(Data for analysis Opens)

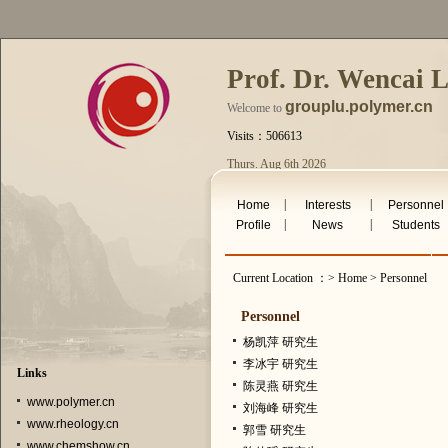
Prof. Dr. Wencai 
grouplu.polymer.cn
Welcome to
Visits：506613
Thurs. Aug 6th 2026
|
|
Home
Interests
Personnel
|
|
Profile
News
Students
Current Location ：> Home > Personnel
Personnel
杨凯萍 研究生
李冰宇 研究生
Links
陈灵燕 研究生
www.polymer.cn
刘海峰 研究生
www.rheology.cn
郭雪 研究生
www.chemshow.cn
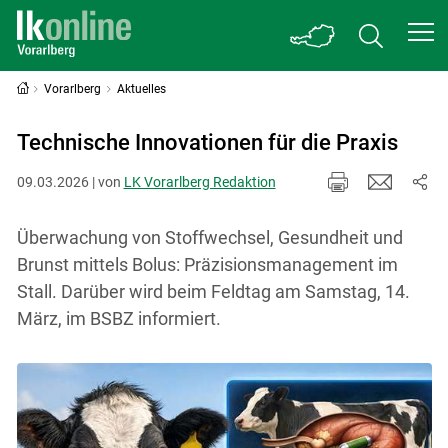
Vorarlberg
Aktuelles
Technische Innovationen für die Praxis
09.03.2026 | von
LK Vorarlberg Redaktion
Überwachung von Stoffwechsel, Gesundheit und
Brunst mittels Bolus: Präzisionsmanagement im
Stall. Darüber wird beim Feldtag am Samstag, 14.
März, im BSBZ informiert.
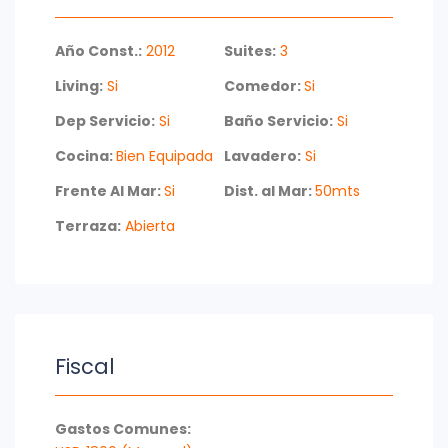
Año Const.:
2012
Suites:
3
Living:
Si
Comedor:
Si
Dep Servicio:
Si
Baño Servicio:
Si
Cocina:
Bien Equipada
Lavadero:
Si
Frente Al Mar:
Si
Dist. al Mar:
50mts
Terraza:
Abierta
Fiscal
Gastos Comunes:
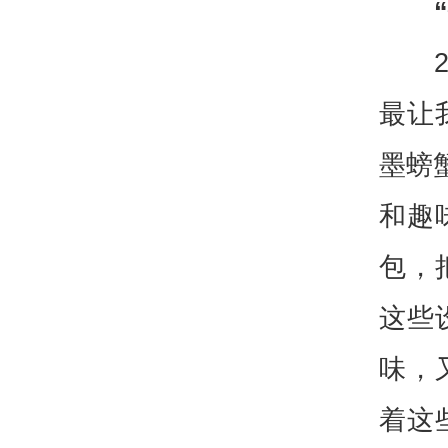
最让
墨螃
和趣
包，
这些
味，
着这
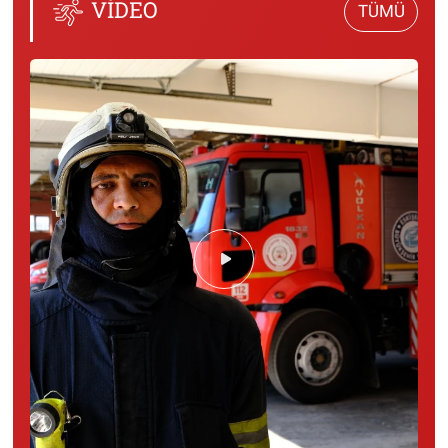
VİDEO
TÜMÜ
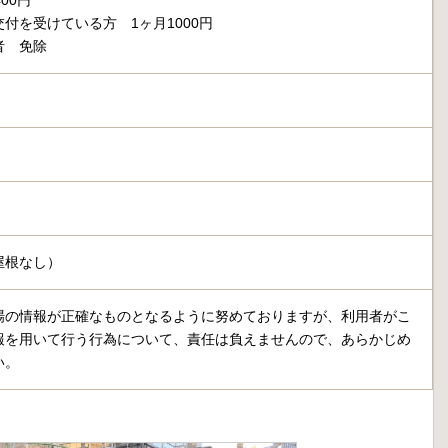
00円
付を受けている方 1ヶ月1000円
者 免除
屋根なし）
場の情報が正確なものとなるように努めておりますが、利用者がこ
報を用いて行う行為について、責任は負えませんので、あらかじめ
い。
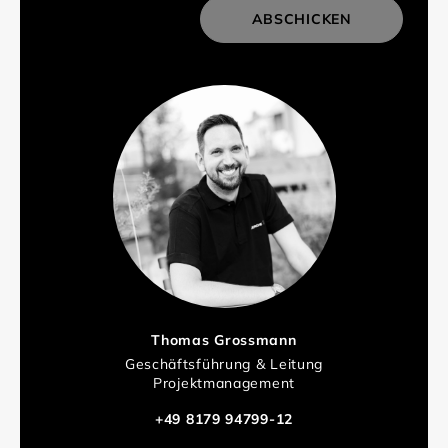
ABSCHICKEN
Thomas Grossmann
Geschäftsführung & Leitung
Projektmanagement
+49 8179 94799-12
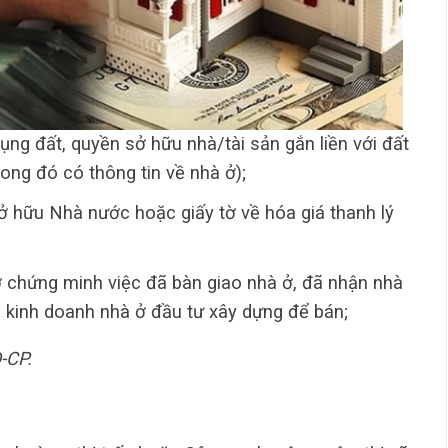
ng đất, quyền sở hữu nhà/tài sản gắn liền với đất
ong đó có thông tin về nhà ở);
 hữu Nhà nước hoặc giấy tờ về hóa giá thanh lý
 chứng minh việc đã bàn giao nhà ở, đã nhận nhà
 kinh doanh nhà ở đầu tư xây dựng để bán;
-CP.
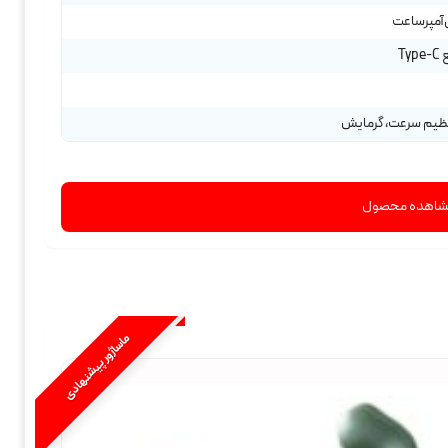
Ty
نظیم سرعت، گرمایش
اهده محصول
ماساژور پیشنهادی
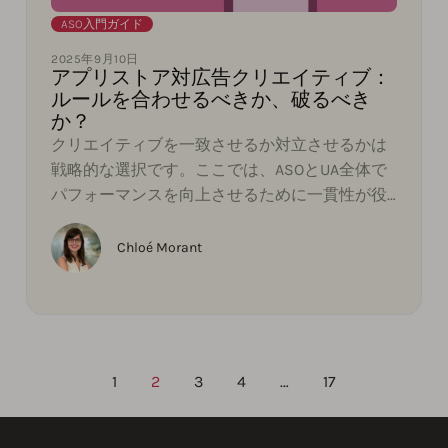
ASO入門ガイド
2025年9月10日
アプリストア対広告クリエイティブ：
ルールを合わせるべきか、破るべき
か？
クリエイティブを一致させるか対立させるかは
戦略的な選択です。ここでは、ASOとUA全体で
パフォーマンスを向上させるために一貫性が役
立つ時と、型を破るべき時を示します。
Chloé Morant
1
2
3
4
…
17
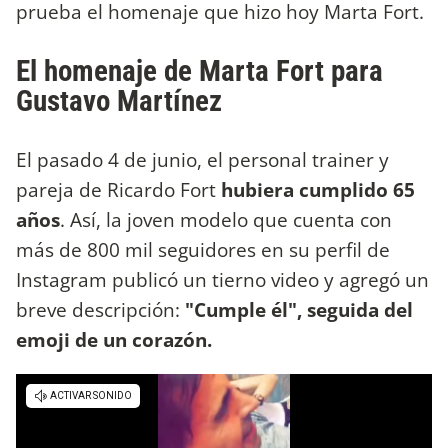
prueba el homenaje que hizo hoy Marta Fort.
El homenaje de Marta Fort para
Gustavo Martínez
El pasado 4 de junio, el personal trainer y
pareja de Ricardo Fort
hubiera cumplido 65
años
. Así, la joven modelo que cuenta con
más de 800 mil seguidores en su perfil de
Instagram publicó un tierno video y agregó un
breve descripción:
"Cumple él", seguida del
emoji de un corazón.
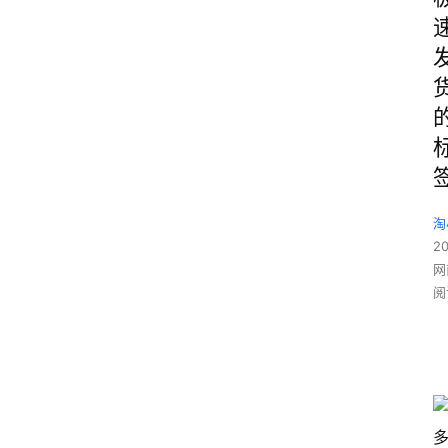
淘
2
网
阅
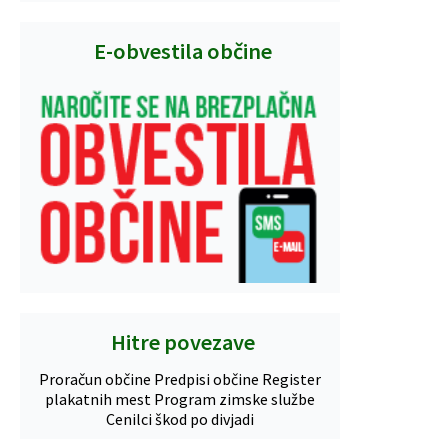
E-obvestila občine
Hitre povezave
Proračun občine
Predpisi občine
Register
plakatnih mest
Program zimske službe
Cenilci škod po divjadi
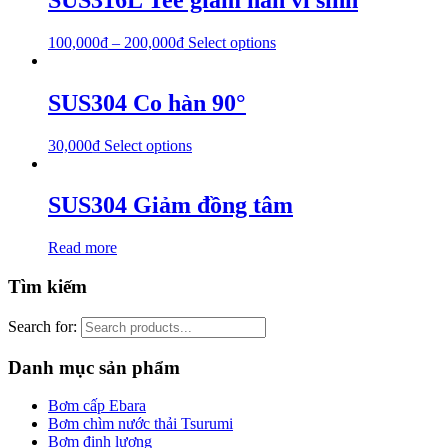
100,000
₫
–
200,000
₫
Select options
SUS304 Co hàn 90°
30,000
₫
Select options
SUS304 Giảm đồng tâm
Read more
Tìm kiếm
Search for:
Danh mục sản phẩm
Bơm cấp Ebara
Bơm chìm nước thải Tsurumi
Bơm định lượng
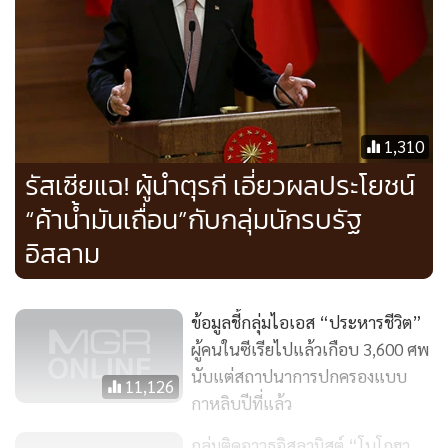
1,310
รัสเซียแฉ! ผู้นำตุรกี เอี่ยวผลประโยชน์
“ค้าน้ำมันเถื่อน”กับกลุ่มนักรบรัฐ
อิสลาม
ข้อมูลชี้กลุ่มไอเอส “ประหารชีวิต”
ผู้คนในซีเรียไปแล้วเกือบ 3,600 ศพ
นับแต่สถาปนาการปกครองแบบ
11,126
กาหลิบปีที่แล้ว
กลุ่มติดอาวุธอิสลามิสต์ “โบโกฮา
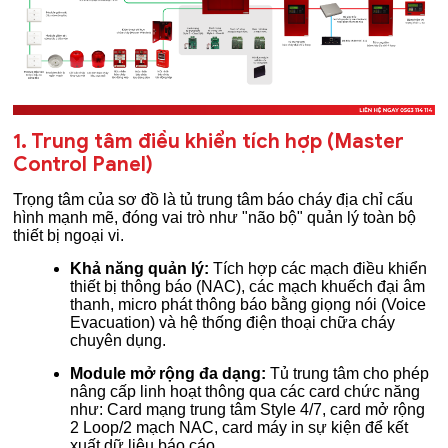
1. Trung tâm điều khiển tích hợp (Master
Control Panel)
Trọng tâm của sơ đồ là tủ trung tâm báo cháy địa chỉ cấu
hình mạnh mẽ, đóng vai trò như "não bộ" quản lý toàn bộ
thiết bị ngoại vi.
Khả năng quản lý:
Tích hợp các mạch điều khiển
thiết bị thông báo (NAC), các mạch khuếch đại âm
thanh, micro phát thông báo bằng giọng nói (Voice
Evacuation) và hệ thống điện thoại chữa cháy
chuyên dụng.
Module mở rộng đa dạng:
Tủ trung tâm cho phép
nâng cấp linh hoạt thông qua các card chức năng
như: Card mạng trung tâm Style 4/7, card mở rộng
2 Loop/2 mạch NAC, card máy in sự kiện để kết
xuất dữ liệu báo cáo.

(Data for analysis Closes)

Search the records for the string "nước" and report each line that has it.

Reply:
 hữu Nhà nước hoặc giấy tờ về hóa giá thanh lý
Bơm chìm nước thải Tsurumi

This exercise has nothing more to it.